Sikhs essen kein Fleisch und konsumieren keinen Alkohol, keine Drogen und keinen Tabak. Wesentlicher Punkt der Religion ist Gottvertrauen, Ehrlichkeit, Redlichkeit, Leben in Weisheit, die Überwindung des Egoismus und die Hinwendung zum realen Leben: man soll anderen ein Beispiel geben und eine besserer Mensch sein – nicht zuletzt darauf ist der wirtschaftliche und gesellschaftliche Erfolg vieler Sikhs zurück zuführen. Wie Hinduismus oder Buddhismus geht auch die Sikh-Religion davon aus, dass jede Tat und jeder Gedanke im Sinne von Ursache und Wirkung eine Konsequenz hat – tugendhafte Lebensführung ist daher die wesentliche Lebenseinstellung. Dazu gehören ein sozial ausgerichtetes Familienleben, der ehrliche Verdienst des Lebensunterhalts und lebenslange spirituelle Entwicklung, Dienst am Mitmenschen und die Beseitigung sozialen Ungerechtigkeiten. Frauen und Männer haben die gleichen Rechte und Pflichten (auch in der Gesellschaft). Asketen, Priester, Mönche und Nonnen gibt es nicht, da man davon ausgeht, dass jeder das Göttliche in sich selbst und im Alltag mit den Mitmenschen erfahren kann. Extreme Entwicklungen wie sexuelle Enthaltsamkeit, Kasteiungen, Selbstgeisselungen sind mit ihrer Religion nicht vertetbar, da sie als extrem und als ausserhalb der Gesellschaft gesehen werden.

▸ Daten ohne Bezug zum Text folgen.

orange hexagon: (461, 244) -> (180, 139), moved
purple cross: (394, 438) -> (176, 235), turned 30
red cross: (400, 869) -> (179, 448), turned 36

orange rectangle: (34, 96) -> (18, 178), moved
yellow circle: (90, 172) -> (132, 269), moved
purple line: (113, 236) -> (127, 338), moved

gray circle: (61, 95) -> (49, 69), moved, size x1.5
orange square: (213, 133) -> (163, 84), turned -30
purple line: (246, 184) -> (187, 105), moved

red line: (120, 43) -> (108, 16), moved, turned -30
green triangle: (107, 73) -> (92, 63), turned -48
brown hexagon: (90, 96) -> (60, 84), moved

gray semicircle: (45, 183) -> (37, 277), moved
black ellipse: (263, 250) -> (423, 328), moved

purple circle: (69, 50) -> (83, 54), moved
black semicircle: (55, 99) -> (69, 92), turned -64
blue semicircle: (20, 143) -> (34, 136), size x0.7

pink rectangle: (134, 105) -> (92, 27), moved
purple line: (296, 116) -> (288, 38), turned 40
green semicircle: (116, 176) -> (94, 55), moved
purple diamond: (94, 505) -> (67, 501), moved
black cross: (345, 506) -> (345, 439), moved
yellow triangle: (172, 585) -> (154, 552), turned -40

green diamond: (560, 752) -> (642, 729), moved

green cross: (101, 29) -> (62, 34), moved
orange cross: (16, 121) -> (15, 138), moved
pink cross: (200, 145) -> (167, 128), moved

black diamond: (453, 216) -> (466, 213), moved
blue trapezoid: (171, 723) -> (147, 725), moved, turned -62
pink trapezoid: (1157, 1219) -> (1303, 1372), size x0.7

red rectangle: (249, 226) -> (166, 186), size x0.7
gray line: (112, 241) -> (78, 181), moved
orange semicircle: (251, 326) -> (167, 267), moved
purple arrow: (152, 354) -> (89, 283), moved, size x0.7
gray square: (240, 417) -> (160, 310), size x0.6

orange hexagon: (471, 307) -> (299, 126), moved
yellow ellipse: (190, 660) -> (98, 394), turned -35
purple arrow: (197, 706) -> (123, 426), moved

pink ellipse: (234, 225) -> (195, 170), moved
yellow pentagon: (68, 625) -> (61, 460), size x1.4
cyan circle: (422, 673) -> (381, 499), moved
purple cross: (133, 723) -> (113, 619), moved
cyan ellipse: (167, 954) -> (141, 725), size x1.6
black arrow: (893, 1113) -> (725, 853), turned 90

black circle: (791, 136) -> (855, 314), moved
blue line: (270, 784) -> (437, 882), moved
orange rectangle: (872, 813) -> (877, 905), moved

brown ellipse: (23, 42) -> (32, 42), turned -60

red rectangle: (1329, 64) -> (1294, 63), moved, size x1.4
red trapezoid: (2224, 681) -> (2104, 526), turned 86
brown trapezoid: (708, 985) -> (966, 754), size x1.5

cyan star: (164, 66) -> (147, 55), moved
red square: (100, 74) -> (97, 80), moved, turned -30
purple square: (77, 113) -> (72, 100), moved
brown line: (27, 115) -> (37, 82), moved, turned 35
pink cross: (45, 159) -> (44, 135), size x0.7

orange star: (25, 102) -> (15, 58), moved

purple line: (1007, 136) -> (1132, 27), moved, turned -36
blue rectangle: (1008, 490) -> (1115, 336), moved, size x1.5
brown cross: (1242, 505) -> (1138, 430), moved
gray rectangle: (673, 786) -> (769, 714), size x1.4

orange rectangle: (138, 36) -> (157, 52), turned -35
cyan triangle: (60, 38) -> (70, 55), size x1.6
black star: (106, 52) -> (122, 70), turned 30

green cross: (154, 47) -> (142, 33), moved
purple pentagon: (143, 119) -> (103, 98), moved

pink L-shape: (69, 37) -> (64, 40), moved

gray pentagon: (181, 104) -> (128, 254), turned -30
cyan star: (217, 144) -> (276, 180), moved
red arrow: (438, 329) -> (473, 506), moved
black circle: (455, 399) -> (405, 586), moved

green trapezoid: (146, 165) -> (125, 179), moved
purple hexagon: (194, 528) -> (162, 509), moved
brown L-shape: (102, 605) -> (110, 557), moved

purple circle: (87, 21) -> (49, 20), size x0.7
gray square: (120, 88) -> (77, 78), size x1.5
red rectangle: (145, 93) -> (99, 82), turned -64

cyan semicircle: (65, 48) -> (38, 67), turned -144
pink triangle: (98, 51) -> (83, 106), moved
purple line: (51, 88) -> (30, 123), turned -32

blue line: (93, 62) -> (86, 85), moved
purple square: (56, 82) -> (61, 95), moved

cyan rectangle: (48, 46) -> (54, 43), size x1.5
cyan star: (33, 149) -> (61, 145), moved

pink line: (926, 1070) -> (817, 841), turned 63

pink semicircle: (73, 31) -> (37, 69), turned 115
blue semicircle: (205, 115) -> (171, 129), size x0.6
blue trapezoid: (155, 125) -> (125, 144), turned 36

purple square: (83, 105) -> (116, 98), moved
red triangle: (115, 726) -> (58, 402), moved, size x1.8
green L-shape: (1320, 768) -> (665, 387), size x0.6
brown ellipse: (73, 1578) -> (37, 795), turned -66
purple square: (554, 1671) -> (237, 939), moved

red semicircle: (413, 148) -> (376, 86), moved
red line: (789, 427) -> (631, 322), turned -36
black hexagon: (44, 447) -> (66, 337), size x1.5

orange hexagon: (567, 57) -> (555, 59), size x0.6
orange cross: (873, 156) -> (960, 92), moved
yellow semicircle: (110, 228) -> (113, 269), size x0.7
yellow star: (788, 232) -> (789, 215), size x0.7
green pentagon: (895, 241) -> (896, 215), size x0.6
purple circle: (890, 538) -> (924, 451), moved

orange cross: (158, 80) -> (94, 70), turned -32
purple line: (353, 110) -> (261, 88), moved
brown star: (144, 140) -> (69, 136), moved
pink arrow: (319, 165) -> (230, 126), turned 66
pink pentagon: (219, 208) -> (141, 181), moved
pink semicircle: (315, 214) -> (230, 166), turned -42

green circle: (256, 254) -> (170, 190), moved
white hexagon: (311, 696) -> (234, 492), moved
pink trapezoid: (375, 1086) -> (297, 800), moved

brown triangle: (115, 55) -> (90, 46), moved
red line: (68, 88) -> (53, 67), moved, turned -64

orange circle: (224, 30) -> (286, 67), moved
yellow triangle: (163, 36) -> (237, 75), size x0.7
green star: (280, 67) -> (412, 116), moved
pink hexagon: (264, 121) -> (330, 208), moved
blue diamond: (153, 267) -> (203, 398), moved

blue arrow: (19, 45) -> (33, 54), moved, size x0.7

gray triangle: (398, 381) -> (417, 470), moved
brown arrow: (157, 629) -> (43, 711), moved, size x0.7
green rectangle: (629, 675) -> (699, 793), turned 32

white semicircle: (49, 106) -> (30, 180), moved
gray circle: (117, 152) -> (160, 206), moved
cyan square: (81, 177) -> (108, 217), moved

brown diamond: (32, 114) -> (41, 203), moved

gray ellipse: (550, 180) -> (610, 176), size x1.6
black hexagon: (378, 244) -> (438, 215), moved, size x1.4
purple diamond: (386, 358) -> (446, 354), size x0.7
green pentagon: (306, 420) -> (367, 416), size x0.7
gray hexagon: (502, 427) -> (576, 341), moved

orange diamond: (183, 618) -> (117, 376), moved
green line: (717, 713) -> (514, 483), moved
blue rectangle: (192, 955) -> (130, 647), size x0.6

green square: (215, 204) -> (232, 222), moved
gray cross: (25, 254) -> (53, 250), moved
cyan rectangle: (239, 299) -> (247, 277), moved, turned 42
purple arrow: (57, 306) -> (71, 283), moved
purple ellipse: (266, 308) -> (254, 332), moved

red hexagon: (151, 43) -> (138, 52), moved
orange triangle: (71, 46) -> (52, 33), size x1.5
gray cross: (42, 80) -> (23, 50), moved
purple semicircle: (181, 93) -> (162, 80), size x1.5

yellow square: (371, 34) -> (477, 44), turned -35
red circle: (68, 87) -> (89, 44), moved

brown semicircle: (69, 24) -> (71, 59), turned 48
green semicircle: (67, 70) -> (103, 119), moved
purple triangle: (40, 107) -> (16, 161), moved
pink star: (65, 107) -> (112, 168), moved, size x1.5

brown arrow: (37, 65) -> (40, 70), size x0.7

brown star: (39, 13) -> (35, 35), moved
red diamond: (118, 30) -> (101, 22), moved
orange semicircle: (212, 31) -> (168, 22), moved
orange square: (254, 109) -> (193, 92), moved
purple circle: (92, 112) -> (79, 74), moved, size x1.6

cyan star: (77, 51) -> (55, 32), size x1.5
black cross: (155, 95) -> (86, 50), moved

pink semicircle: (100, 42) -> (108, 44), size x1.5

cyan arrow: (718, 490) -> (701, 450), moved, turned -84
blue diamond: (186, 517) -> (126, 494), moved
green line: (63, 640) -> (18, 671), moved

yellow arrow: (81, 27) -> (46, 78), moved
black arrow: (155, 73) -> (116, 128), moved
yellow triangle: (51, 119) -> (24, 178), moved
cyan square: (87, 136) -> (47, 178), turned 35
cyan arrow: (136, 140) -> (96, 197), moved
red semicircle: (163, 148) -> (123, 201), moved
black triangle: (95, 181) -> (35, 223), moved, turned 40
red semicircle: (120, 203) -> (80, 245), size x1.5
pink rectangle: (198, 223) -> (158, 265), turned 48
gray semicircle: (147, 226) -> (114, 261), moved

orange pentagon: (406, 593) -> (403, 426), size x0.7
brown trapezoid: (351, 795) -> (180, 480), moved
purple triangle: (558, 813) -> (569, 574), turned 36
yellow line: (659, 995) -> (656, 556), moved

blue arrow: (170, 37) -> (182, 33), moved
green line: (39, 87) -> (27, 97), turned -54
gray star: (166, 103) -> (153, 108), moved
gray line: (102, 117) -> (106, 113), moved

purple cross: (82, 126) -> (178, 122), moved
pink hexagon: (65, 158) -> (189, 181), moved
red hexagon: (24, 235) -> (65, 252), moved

Bis zur Zeit des toleranten und liberalen Mogulkaisers Akbar war die Sikh-Religion pazifistisch. Sein Nachfolger Jahangir (1569-1627) verfolgte Andersgläubige, auch die Sikhs: es gab Preisgelder auf die Köpfe totet Sikhs, Frauen und Männer wurden oft bestialisch gefoltert, um sie zum Übertritt zum Islam zu zwingen. 1606 wird der fünfte Guru Arjan auf Befehl Jahangirs zu Tode gefoltert. Der nachfolgende Guru betont die Notwendigkeit, sich gegen religiöse und politische Intoleranz zur Wehr zu setzen - die Sikhs bauen Streitkräfte auch und bekommen nun politische Macht. Sie gründen einen eigenen Sikh-Staat. Guru Gobind Singh gründet 1699 die militärische Brüderschaft „Khalsa“, deren Aufgabe es ist, gegen Tyrannei und religiöse Verfolgung Widerstand zu leisten. Als Ahmad Shah Durrani mehrere zehntausend Sihks abschlachtete, gründete Ranjit Singh 1799 den ersten Sikh-Staat im Punjab.

Heute gelten in ganz Indien die Sikhs als sehr seriös und ehrlich – ich habe auf all meinen Indien-Reisen tatsächlich auch noch keinen Sikh getroffen, der mich übers Ohr hauen wollte.

Alle Sikhs haben den gemeinsamen Nachnamen „Singh“ (der Löwe), aber nicht alle „Singhs“ sind Sikhs – auch die hinduistischen Rajputen geben sich diesen Nachnamen.